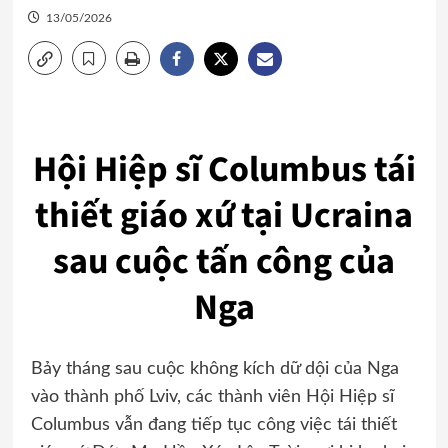
13/05/2026
Hội Hiệp sĩ Columbus tái
thiết giáo xứ tại Ucraina
sau cuộc tấn công của
Nga
Bảy tháng sau cuộc không kích dữ dội của Nga
vào thành phố Lviv, các thành viên Hội Hiệp sĩ
Columbus vẫn đang tiếp tục công việc tái thiết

....

• [The problem]: Write out an exact transcription of the line with "thiết giáo xứ tại Ucraina" and of each line after it; stop at the end of the records.

• [Output for this task]:
thiết giáo xứ tại Ucraina
sau cuộc tấn công của
Nga
Bảy tháng sau cuộc không kích dữ dội của Nga
vào thành phố Lviv, các thành viên Hội Hiệp sĩ
Columbus vẫn đang tiếp tục công việc tái thiết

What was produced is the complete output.